Task goal:
Show every line of the material that follows in which the word "物品名称" occurs.

Data extract:
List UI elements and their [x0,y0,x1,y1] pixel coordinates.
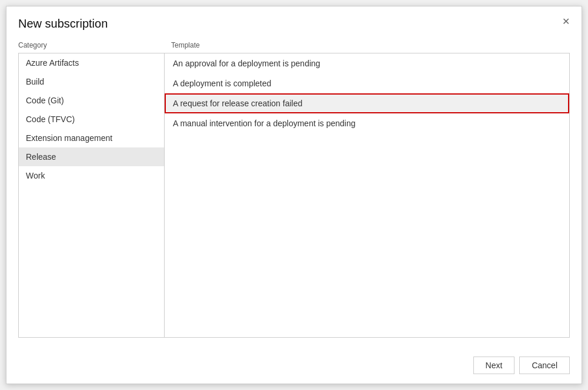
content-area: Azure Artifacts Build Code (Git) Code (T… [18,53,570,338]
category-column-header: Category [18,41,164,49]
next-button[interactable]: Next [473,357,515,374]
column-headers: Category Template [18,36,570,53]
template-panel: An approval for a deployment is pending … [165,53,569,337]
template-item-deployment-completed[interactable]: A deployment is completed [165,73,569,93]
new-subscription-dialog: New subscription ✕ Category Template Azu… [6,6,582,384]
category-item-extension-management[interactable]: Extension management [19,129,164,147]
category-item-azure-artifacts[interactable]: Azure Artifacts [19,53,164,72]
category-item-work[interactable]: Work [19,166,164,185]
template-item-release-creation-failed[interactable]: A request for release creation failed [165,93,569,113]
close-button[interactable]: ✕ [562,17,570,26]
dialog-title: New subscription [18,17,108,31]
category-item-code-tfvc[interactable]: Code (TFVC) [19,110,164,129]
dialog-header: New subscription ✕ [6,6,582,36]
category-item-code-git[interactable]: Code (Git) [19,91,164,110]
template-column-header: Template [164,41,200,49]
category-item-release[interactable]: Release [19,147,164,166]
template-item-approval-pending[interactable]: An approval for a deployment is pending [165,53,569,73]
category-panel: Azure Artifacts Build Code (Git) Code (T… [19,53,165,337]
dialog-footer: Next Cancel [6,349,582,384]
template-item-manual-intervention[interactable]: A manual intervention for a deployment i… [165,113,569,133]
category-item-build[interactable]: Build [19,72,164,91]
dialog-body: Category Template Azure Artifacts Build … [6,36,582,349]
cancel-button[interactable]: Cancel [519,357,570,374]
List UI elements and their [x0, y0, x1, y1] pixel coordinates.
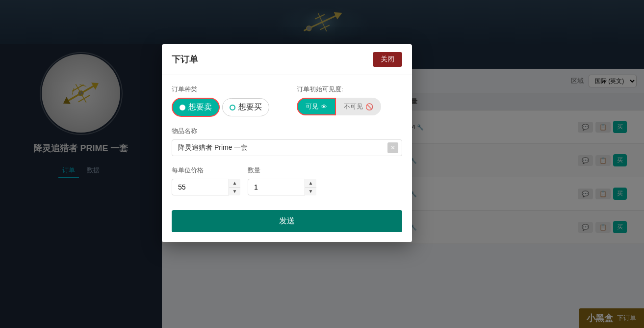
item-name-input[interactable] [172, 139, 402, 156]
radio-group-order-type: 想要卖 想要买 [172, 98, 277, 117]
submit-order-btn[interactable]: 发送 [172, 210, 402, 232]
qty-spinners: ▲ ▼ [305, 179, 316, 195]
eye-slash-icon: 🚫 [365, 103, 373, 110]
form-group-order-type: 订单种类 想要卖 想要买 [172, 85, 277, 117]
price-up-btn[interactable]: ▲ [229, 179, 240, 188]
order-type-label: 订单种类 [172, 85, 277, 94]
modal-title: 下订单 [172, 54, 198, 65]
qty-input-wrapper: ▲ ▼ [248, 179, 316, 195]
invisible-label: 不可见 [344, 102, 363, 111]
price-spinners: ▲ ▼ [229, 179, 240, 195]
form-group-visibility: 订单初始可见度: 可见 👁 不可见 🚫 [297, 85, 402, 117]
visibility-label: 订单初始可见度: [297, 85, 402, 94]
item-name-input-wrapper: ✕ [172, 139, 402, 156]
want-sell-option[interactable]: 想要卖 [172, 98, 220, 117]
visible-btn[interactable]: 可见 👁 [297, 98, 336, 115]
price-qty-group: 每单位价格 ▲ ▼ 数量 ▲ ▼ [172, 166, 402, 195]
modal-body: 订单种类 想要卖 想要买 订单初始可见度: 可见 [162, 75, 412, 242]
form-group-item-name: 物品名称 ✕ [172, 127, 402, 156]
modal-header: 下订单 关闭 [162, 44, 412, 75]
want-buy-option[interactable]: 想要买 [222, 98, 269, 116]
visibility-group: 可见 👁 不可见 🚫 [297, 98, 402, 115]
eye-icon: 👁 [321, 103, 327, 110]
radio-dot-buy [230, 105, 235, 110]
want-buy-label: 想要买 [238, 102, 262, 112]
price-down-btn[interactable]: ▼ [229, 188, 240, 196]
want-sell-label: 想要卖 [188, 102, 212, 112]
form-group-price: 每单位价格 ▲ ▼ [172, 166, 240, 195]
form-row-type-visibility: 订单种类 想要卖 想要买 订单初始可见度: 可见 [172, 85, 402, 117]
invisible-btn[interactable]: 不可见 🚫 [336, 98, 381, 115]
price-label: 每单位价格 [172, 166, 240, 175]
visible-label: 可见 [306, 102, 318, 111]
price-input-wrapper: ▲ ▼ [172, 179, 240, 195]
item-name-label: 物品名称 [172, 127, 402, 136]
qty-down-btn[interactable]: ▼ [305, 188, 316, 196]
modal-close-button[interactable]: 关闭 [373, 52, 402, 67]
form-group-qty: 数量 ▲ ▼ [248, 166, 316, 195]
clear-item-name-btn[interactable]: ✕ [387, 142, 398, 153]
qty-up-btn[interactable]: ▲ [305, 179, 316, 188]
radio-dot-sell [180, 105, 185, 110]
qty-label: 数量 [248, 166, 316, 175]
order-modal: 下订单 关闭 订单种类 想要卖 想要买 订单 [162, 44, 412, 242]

Answer:
form-group-item-name: 物品名称 ✕ [172, 127, 402, 156]
item-name-label: 物品名称 [172, 127, 402, 136]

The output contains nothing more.